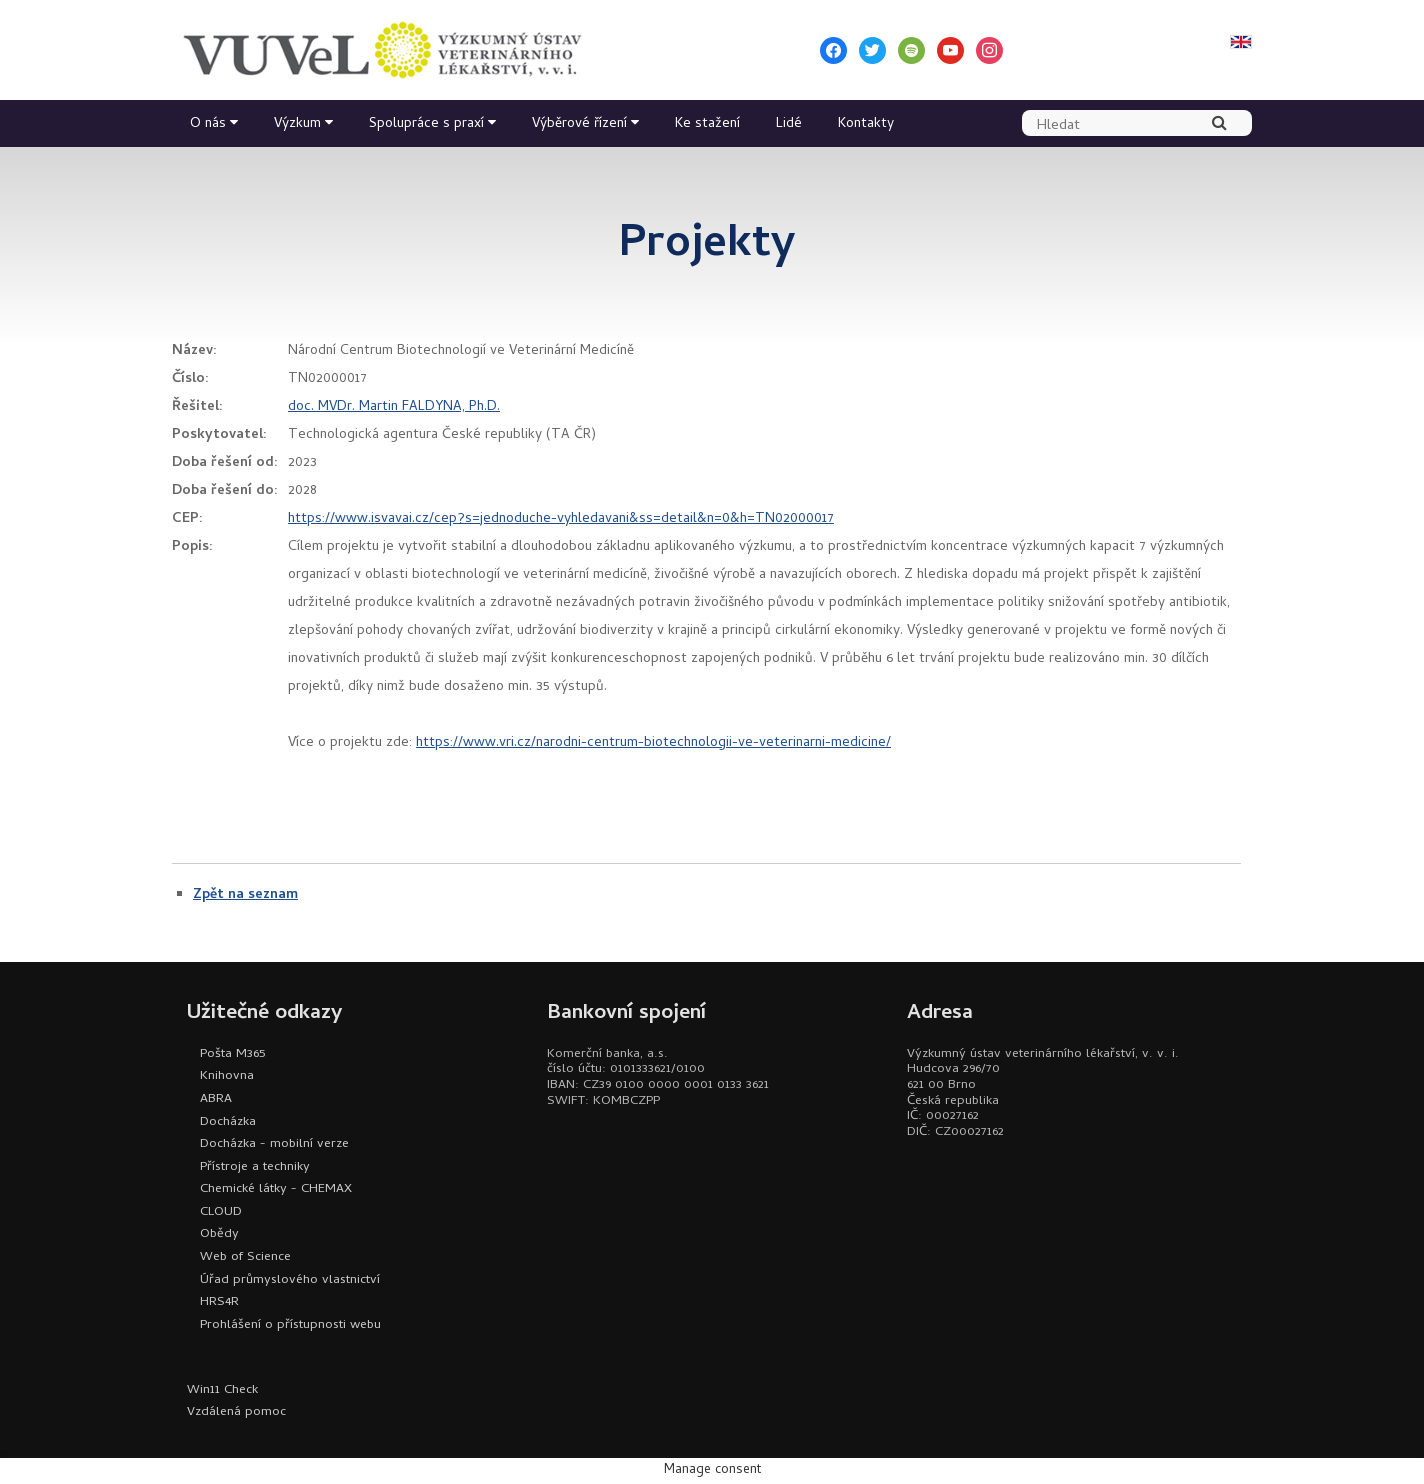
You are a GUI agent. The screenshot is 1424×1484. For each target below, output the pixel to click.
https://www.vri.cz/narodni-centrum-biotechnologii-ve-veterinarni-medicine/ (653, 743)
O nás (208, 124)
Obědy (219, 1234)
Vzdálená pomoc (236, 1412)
---
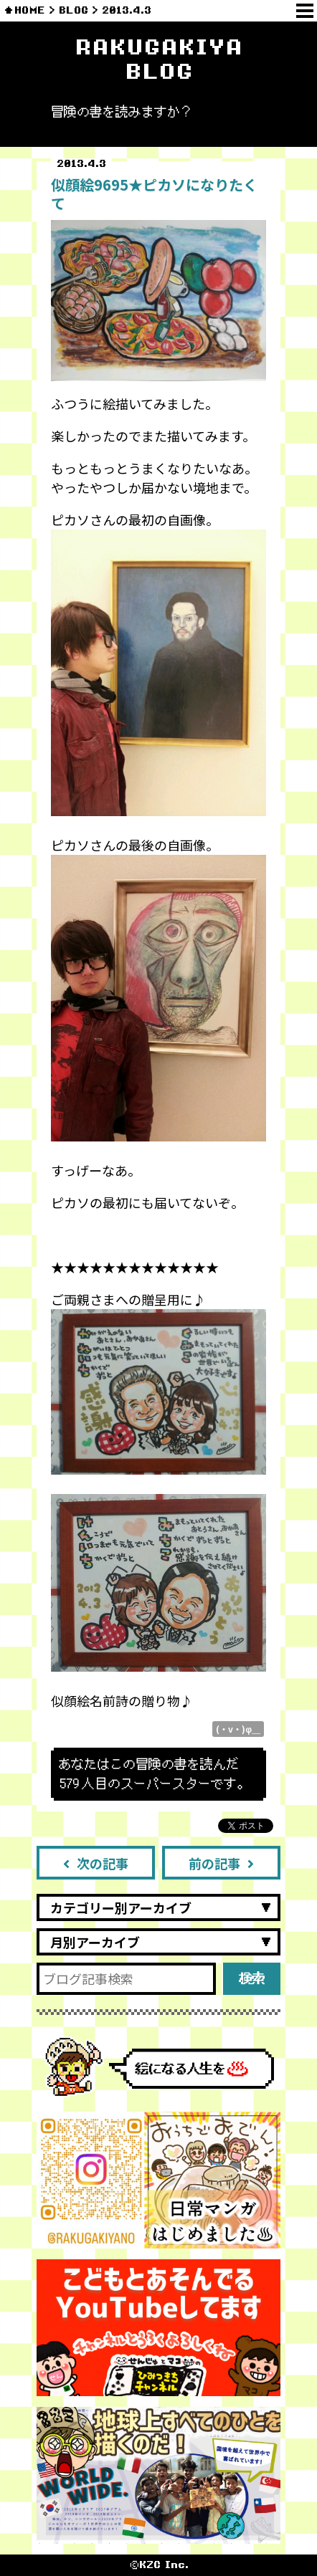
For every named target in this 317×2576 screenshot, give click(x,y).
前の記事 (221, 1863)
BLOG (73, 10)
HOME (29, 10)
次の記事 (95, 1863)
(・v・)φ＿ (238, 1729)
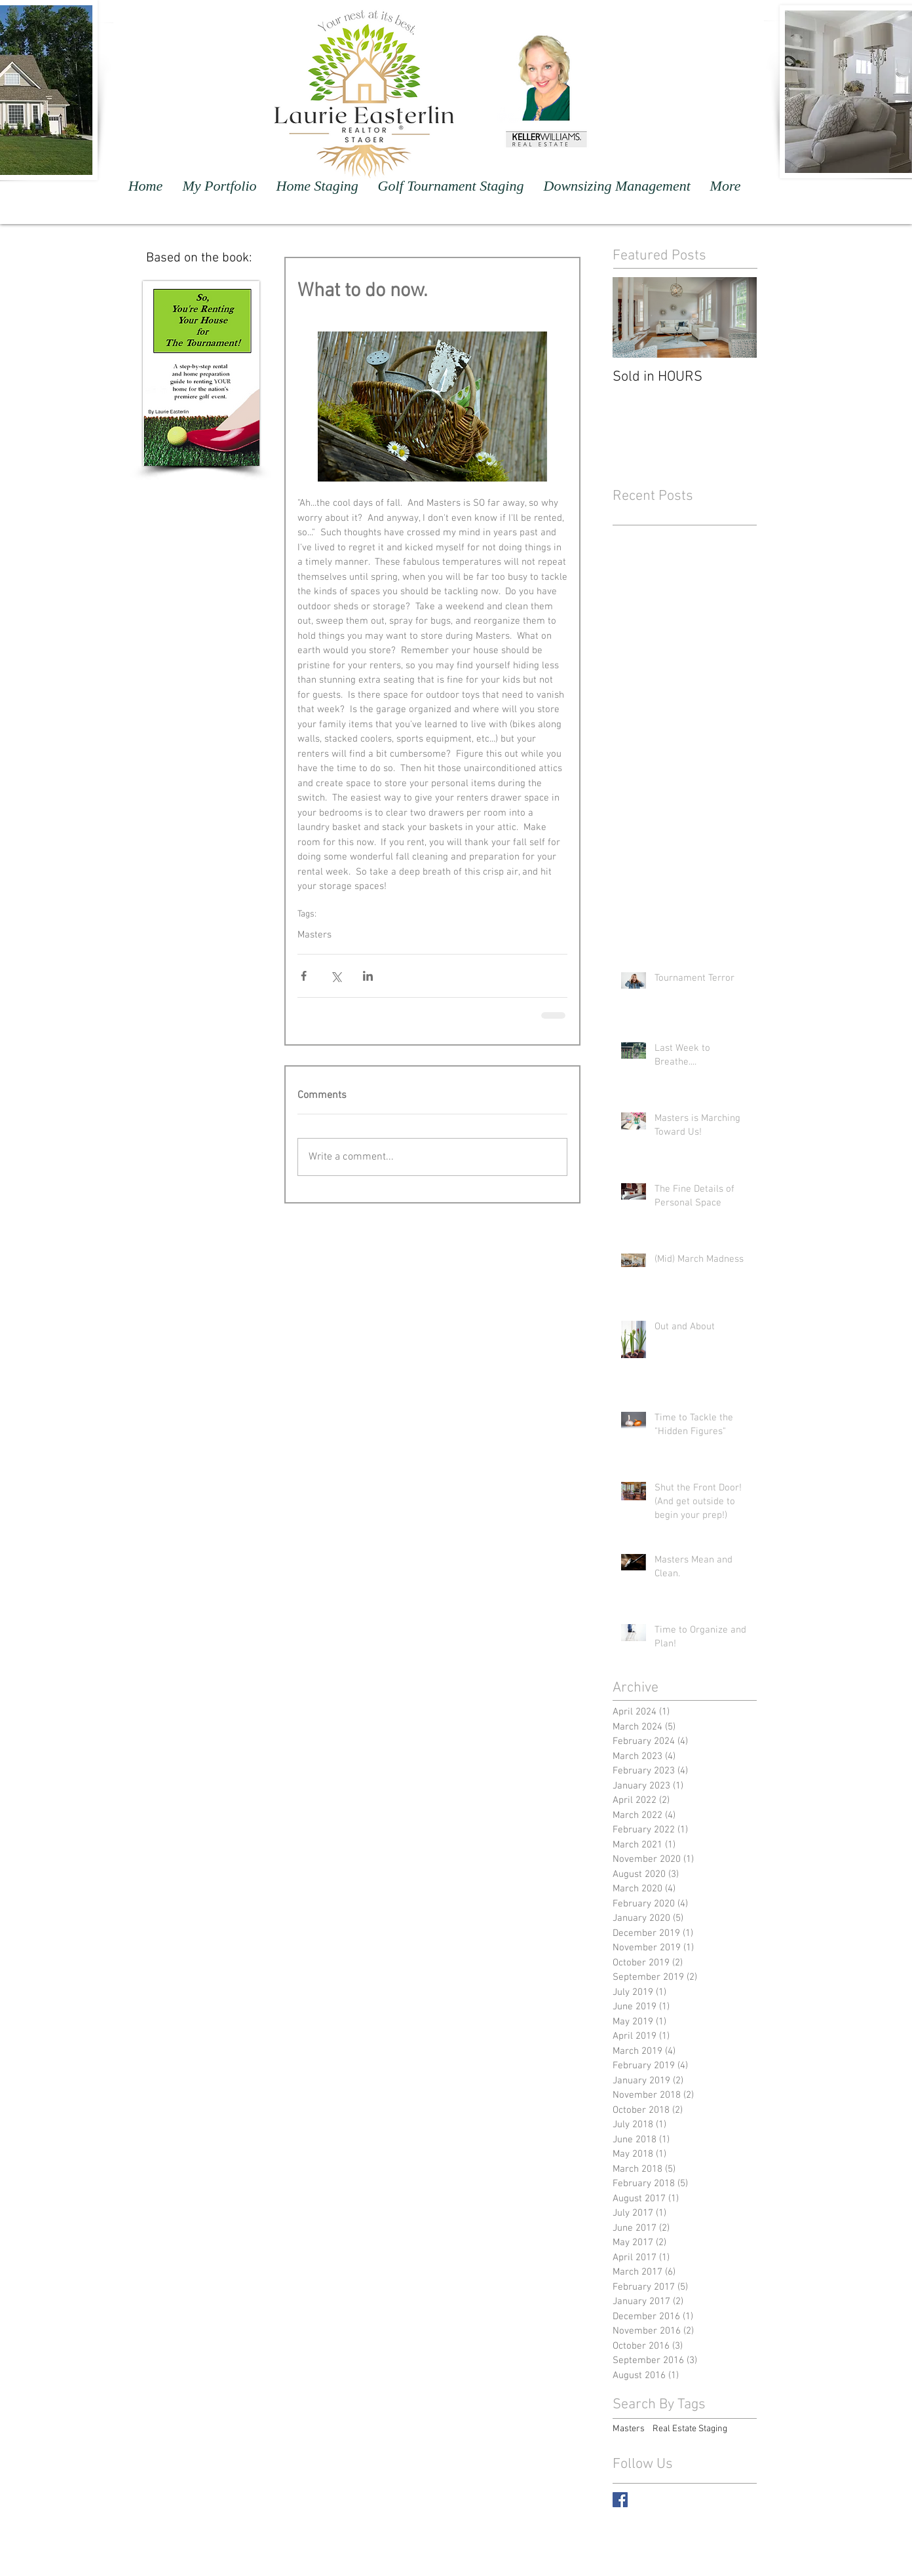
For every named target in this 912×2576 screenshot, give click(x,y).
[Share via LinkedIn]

## Work order
Take only the lines above from the one that has "HOME (29, 10)" through the one that has "[Share via LinkedIn]" and reproduce them exactly, omitting any pictures.

## Response box
HOME (29, 10)
次の記事 (95, 1863)
(・v・)φ＿ (238, 1729)
For every named target in this 912×2576 screenshot, give click(x,y).
[Share via LinkedIn]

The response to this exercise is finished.